BMJ 12 Sep 2015 Vol 351
Reading through all the main journals, and also a lot of the lesser ones, and also all the new Cochrane reviews, and also a lot of papers editors send me for review, I get pretty fed up with clinical trials. Like most people I wish there was some easier, quicker, cheaper, less futile way to get patient-important evidence. But here’s a great teaching article which contrasts the observational data about digoxin for heart failure with the evidence from clinical trials. Observationally, patients who are given digoxin tend to die sooner. But in clinical trials—admittedly mostly before the era of full “standard treatment” for HF—they did not die sooner and tended to end up in hospital a bit less often. The latter effect is so weak (RR 0.92), and hospitalisation is such a dubious end-point, that I still think digoxin is a drug which can safely be left in museums of medical history. But this study does illustrate all the insurmountable weaknesses of observational evidence, and it inspires a delightful editorial by Graham Cole and Darrel Francis, “Trials are best, Ignore the Rest,” a must for every collection of great pieces on the principles of evidence based medicine.
Pulmonary embolism happens all the time, and most of it doesn’t matter. But when it produces symptoms, it can matter a great deal. D-dimer will tell you if there is clotted blood somewhere in the system. Clinical appraisal will tell you if someone is ill. So how do you combine the two and appraise the outcome? I won’t even try to describe the study which these diligent Dutch investigators undertook. They conclude that there are five different PE prediction models that work equally well in primary care and that going for the Wells rules produces the lowest “failure rate.” This is defined as the “proportion of pulmonary embolism cases in group of patients with low probability.” But don’t spend too long on puzzling about what that means. The editorial nicely undermines this whole exercise by puffing a different score altogether—the PERC rule—and by pointing out that “Judgment or gestalt has recently been shown to trump both the Wells criteria and revised Geneva score in a head to head study. Our years of training and experience have provided us with the skills and intuition to manage these cases. We should be comforted by this concept and trust our clinical acumen.”

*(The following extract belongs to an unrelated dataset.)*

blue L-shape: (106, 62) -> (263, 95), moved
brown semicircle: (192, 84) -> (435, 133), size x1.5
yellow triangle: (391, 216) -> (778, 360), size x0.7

Fungus of the Week: Suillus aeruginascens
I was wandering by a stand of larch when I spotted some boleti with off-white caps and dark brown-grey gills. I have been hunting fungi for decades but I couldn’t remember finding anything quite like these before. In fact these guys are not particularly rare, and in previous generations they were known as Boletus viscidus. The books class these and many other lesser boletes as “edible but not worthwhile.” My hungry Polish ancestors would probably have put them into a soup or mixed them with ground meat and sour cabbage as a filling for pierogi. I’m afraid that after enjoying the experience of finding them and identifying them, I just put them in the compost bucket.